Мы прибыли к Тесселскому маяку, оказавшись в семи милях от побережья, ровно в 23:45. Прозвонив в машину: «самый малый», я спустился вниз и, согласно инструкциям, занялся иллюминаторами. После этого оставалось только ждать.
В 24:25 нас окликнули на хорошем английском с какого-то корабля, появившегося со стороны суши.
– Танкер «Ганимед», следуем из Лондона в Гук, – ответил я. – Кто вы?

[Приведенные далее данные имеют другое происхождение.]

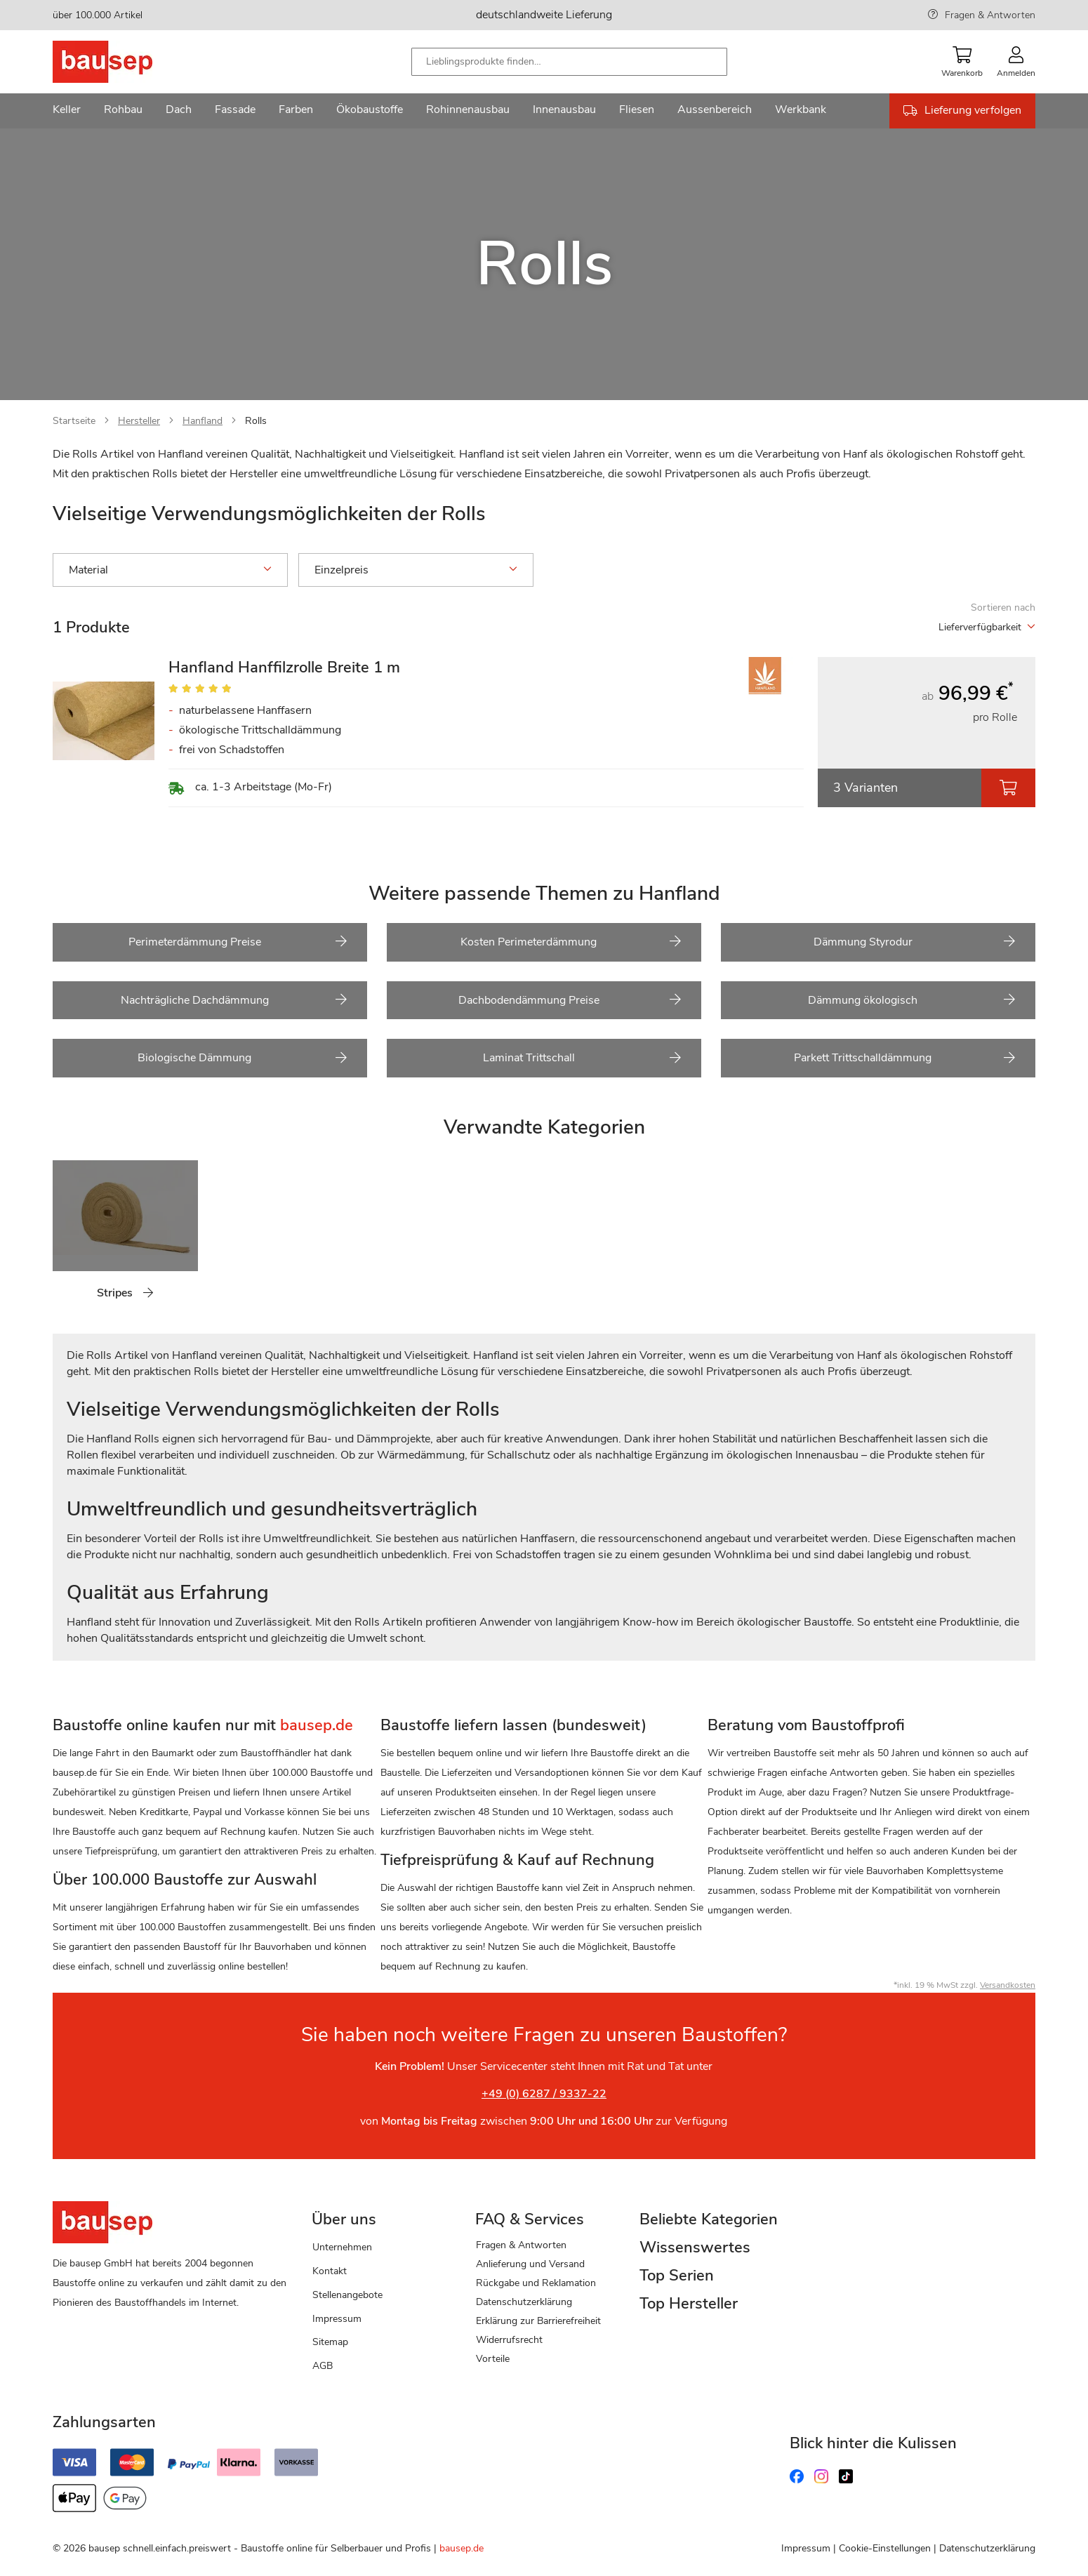  What do you see at coordinates (569, 62) in the screenshot?
I see `[combobox]` at bounding box center [569, 62].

Я уже несколько взмок, так как было понятно, что только военный корабль мог бродить вокруг нас в полной темноте без огней; и хотя окликали нас на совершенном английском, можно было поклясться, что голос не принадлежал офицеру британского флота. В это мгновение я мечтал только о том, чтобы на нас не натолкнулся британский флотский разведчик. Можете представить себе мои чувства.

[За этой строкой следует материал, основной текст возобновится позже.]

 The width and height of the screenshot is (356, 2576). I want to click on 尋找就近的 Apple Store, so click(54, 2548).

И тут, понимаете ли, до ушей моих донесся звук, после которого у меня отлегло от сердца: звук немецкой речи. И я понял (во всяком случае, ощутил практическую уверенность в том), что на нас наткнулась германская субмарина.
Сразу после этого окликнувший нас человек решительным тоном провозгласил:
– Подходим к борту. Смотрите, чтобы без фокусов. Иначе тут же взорвем вашу посудину!
Я ничего не ответил. Сказано было с таким истинно германским чувством, что в искренности намерения сомневаться не приходилось. Пожелание исходило от сердца.
Затем по левому борту раздался новый оклик на английском, на сей раз уже с явным немецким акцентом:
– Что за корабль?
– Танкер «Ганимед», следую из Лондона в Гук, – повторил я. – Что вам нужно?
– Вы – капитан Голт?
– Да, – ответил я. – В чем дело?
– Подходим к борту, капитан, – ответил голос. – И чтобы без шуток, иначе взорвем, не сходя с места!
– Какая милая компания! – сказал я себе. – Обоим нужно непременно взорвать нас! Вежливость не присутствует в перечне дополнительных услуг, предоставляемых этими прогулочными судами!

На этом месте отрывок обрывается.